La conversación en el autobús es sobresaltada. Distraen los saludos a la caravana. Preocupa la presencia de informantes. El estudiante de Sociología afirma que entre ellos hay "varios agentes". "Igual que en la RDA, en cada colectivo de trabajo hay uno que cuenta todo y, recibe doble sueldo". ¿Cómo reconocerlos? "Por su actitud de aburrimiento general y por la mirada concentrada que a veces tienen observando a otras personas".

Cuenta que en la universidad intentó formar una "especie de oposición". La idea, según relata, "floreció al comienzo, pero cuando llegaba el momento de la acción, de hacer algo en un lugar y una hora concreta, no aparecía nadie. Nos han educado para tener miedo". Dice que las pocas actividades que desarrollaba fuera de las aulas estaban "totalmente controladas; hasta si querías hacer una fiesta tenías que pedir permiso".

Para él tampoco los motivos materiales jugaron un papel clave en su partida. Allí, en la RDA, al contrario de otros países socialistas, hay "mucha carne, alcohol y, además se recibe la televisión de la RFA, y esto es, para muchos, suficiente". Para él no lo fue y lo que más echaba de menos eran las actividades recreativas. "Si quieres hacer un deporte o entrenarte, no puedes. Esto está reservado sólo para la élite de los deportistas que son seleccionados en la escuela cuando sólo tienen 6 años".

En la frontera

Faltan dos kilómetros para llegar a la frontera. En los rostros nerviosos, una risa reprimida. Algunos se muerden los labios preocupados; otros, desconocidos y conocidos, se abrazan al terminar esta experiencia común en Hungría. La enfermera de toca blanca reparte sonriente chocolate. Los soldados húngaros en el puesto fronterizo hacen parar la caravana. Hablan brevemente con el encargado de la Cruz Roja, se dan unos golpecitos de hombro y permiten al convoy seguir su camino. En el autobús un silencio largo, seguido de una aplauso al cruzar la frontera.
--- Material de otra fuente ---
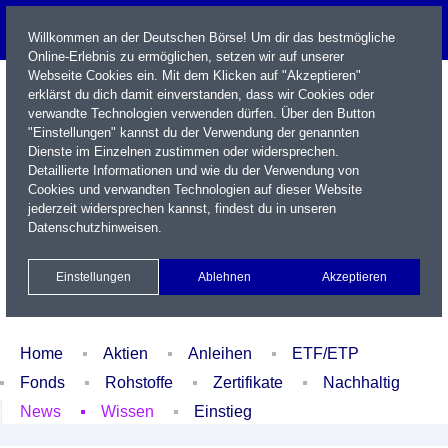
Willkommen an der Deutschen Börse! Um dir das bestmögliche
Online-Erlebnis zu ermöglichen, setzen wir auf unserer
Webseite Cookies ein. Mit dem Klicken auf "Akzeptieren"
erklärst du dich damit einverstanden, dass wir Cookies oder
verwandte Technologien verwenden dürfen. Über den Button
"Einstellungen" kannst du der Verwendung der genannten
Dienste im Einzelnen zustimmen oder widersprechen.
Detaillierte Informationen und wie du der Verwendung von
Cookies und verwandten Technologien auf dieser Website
Name / WKN / ISIN / Kürzel
jederzeit widersprechen kannst, findest du in unseren
Datenschutzhinweisen
.
Newsletter
Kontakt
English
Einstellungen
Ablehnen
Akzeptieren
Xetra Realtime
Watchlist
Portfolio
Login
Home
Aktien
Anleihen
ETF/ETP
Fonds
Rohstoffe
Zertifikate
Nachhaltig
News
Wissen
Einstieg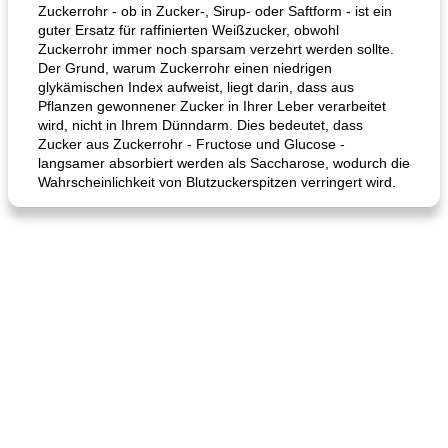
Zuckerrohr - ob in Zucker-, Sirup- oder Saftform - ist ein
guter Ersatz für raffinierten Weißzucker, obwohl
Zuckerrohr immer noch sparsam verzehrt werden sollte.
Der Grund, warum Zuckerrohr einen niedrigen
glykämischen Index aufweist, liegt darin, dass aus
Pflanzen gewonnener Zucker in Ihrer Leber verarbeitet
wird, nicht in Ihrem Dünndarm. Dies bedeutet, dass
Zucker aus Zuckerrohr - Fructose und Glucose -
langsamer absorbiert werden als Saccharose, wodurch die
Wahrscheinlichkeit von Blutzuckerspitzen verringert wird.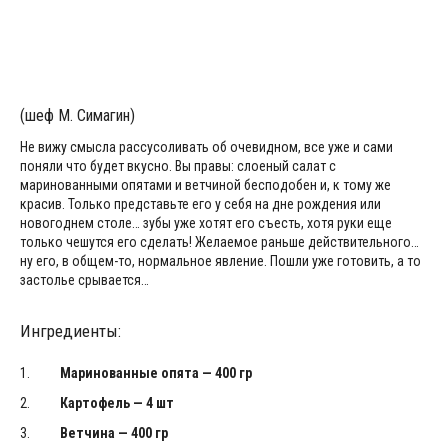
(шеф М. Симагин)
Не вижу смысла рассусоливать об очевидном, все уже и сами
поняли что будет вкусно. Вы правы: слоеный салат с
маринованными опятами и ветчиной бесподобен и, к тому же
красив. Только представьте его у себя на дне рождения или
новогоднем столе… зубы уже хотят его съесть, хотя руки еще
только чешутся его сделать! Желаемое раньше действительного…
ну его, в общем-то, нормальное явление. Пошли уже готовить, а то
застолье срывается…
Ингредиенты:
Маринованные опята — 400 гр
Картофель — 4 шт
Ветчина — 400 гр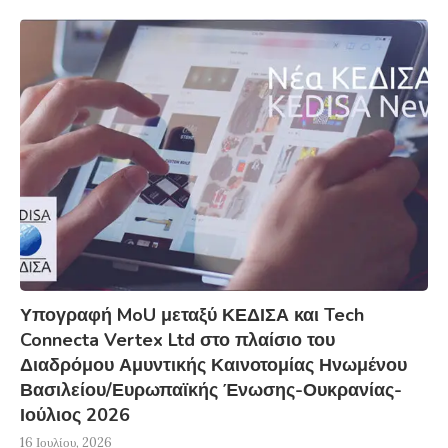
Υπογραφή MoU μεταξύ ΚΕΔΙΣΑ και Tech
Connecta Vertex Ltd στο πλαίσιο του
Διαδρόμου Αμυντικής Καινοτομίας Ηνωμένου
Βασιλείου/Ευρωπαϊκής Ένωσης-Ουκρανίας-
Ιούλιος 2026
16 Ιουλίου, 2026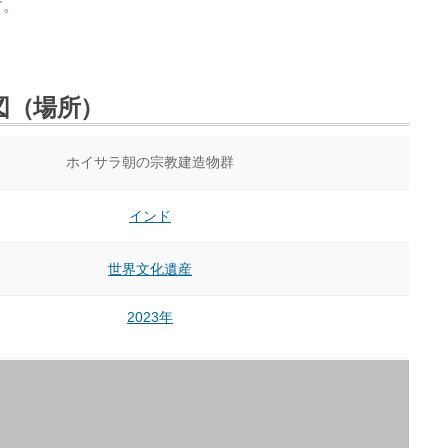
す。
図（場所）
ホイサラ朝の宗教建造物群
インド
世界文化遺産
2023年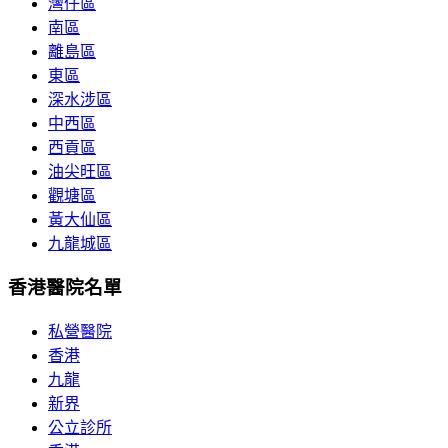
灣仔區
南區
離島區
東區
深水涉區
中西區
西貢區
油尖旺區
觀塘區
黃大仙區
九龍城區
香港醫院名單
私營醫院
香港
九龍
新界
公立診所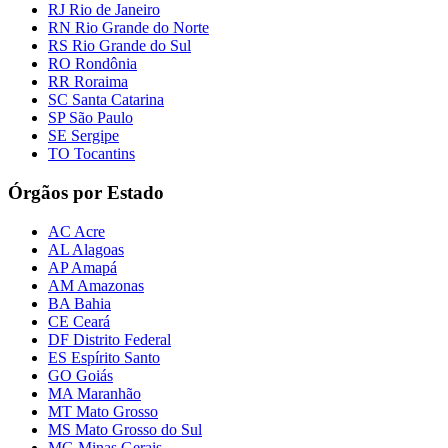
RJ Rio de Janeiro
RN Rio Grande do Norte
RS Rio Grande do Sul
RO Rondônia
RR Roraima
SC Santa Catarina
SP São Paulo
SE Sergipe
TO Tocantins
Órgãos por Estado
AC Acre
AL Alagoas
AP Amapá
AM Amazonas
BA Bahia
CE Ceará
DF Distrito Federal
ES Espírito Santo
GO Goiás
MA Maranhão
MT Mato Grosso
MS Mato Grosso do Sul
MG Minas Gerais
En territorio austriaco pasan lentamente por el campo de refugiados de Klingenbach, donde en semanas anteriores fueron recibidos cientos de germano-orientales que cruzaron la frontera ilegalmente. Apenas hay movimiento en el refugio. En su interior hay dos checoslovacos y dos rumanos que se atrevieron a cruzar la frontera verde que separa Hungría de Austría. Ellos son sólo algunos de los miembros de la creciente ola de fugas ilegales de otros refugiados de Europa del Este que, a diferencia de los de la RDA, no tienen a donde ir.